• Problem requirements: For every line in the records below that holds "yang", make a copy.

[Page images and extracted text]
▬▬▬▬▬▬▬▬▬▬
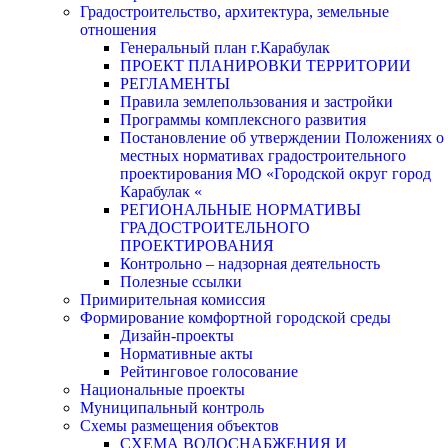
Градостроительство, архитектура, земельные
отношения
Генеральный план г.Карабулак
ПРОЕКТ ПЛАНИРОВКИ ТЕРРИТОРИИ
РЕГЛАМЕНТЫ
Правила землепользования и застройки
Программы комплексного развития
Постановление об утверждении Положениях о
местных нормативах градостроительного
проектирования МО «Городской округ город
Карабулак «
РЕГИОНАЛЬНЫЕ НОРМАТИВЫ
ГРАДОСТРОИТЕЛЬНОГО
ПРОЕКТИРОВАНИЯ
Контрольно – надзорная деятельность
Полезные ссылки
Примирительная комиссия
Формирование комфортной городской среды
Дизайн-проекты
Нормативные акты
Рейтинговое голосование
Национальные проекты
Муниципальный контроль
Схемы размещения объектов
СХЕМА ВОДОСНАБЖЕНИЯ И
▬▬▬▬▬▬▬▬▬▬
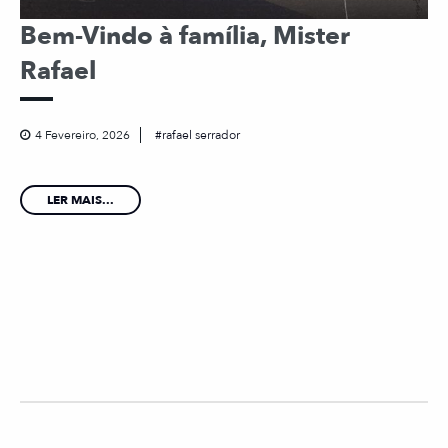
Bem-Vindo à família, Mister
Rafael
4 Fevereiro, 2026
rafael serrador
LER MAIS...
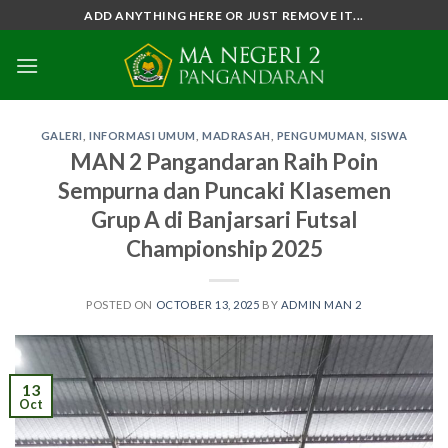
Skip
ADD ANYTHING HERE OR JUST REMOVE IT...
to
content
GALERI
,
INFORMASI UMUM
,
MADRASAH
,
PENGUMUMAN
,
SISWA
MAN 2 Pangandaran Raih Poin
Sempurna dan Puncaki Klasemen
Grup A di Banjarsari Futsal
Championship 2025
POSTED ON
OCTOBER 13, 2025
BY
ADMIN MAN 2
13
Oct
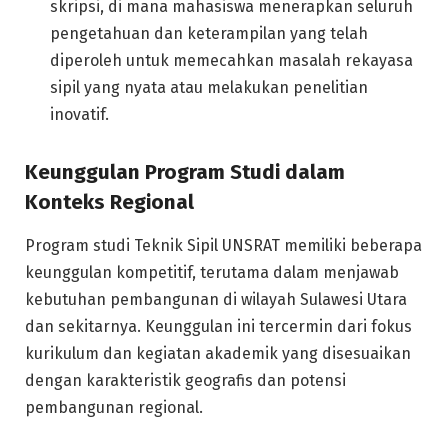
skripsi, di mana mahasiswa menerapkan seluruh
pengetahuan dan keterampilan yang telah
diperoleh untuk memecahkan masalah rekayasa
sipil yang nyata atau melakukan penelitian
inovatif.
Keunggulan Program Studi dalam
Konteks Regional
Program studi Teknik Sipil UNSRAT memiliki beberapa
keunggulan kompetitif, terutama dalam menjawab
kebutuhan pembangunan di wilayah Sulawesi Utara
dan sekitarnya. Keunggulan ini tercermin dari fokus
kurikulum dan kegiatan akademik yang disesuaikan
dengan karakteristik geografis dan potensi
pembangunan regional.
▬▬▬▬▬▬▬▬▬▬
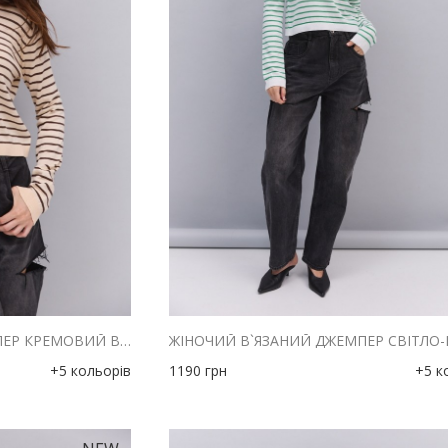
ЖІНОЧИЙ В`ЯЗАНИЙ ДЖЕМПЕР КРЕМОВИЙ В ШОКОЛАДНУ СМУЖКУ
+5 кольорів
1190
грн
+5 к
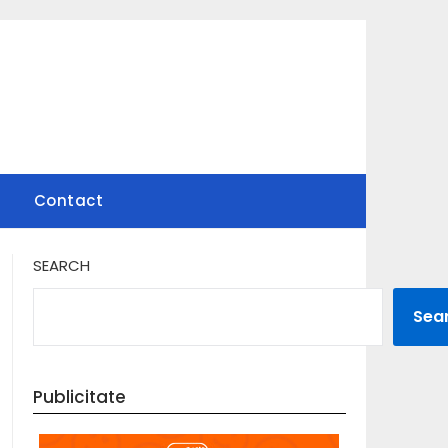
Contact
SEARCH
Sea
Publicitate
▬▬▬▬▬▬▬▬▬▬
• Result for this task:
pengetahuan dan keterampilan yang telah
sipil yang nyata atau melakukan penelitian
kurikulum dan kegiatan akademik yang disesuaikan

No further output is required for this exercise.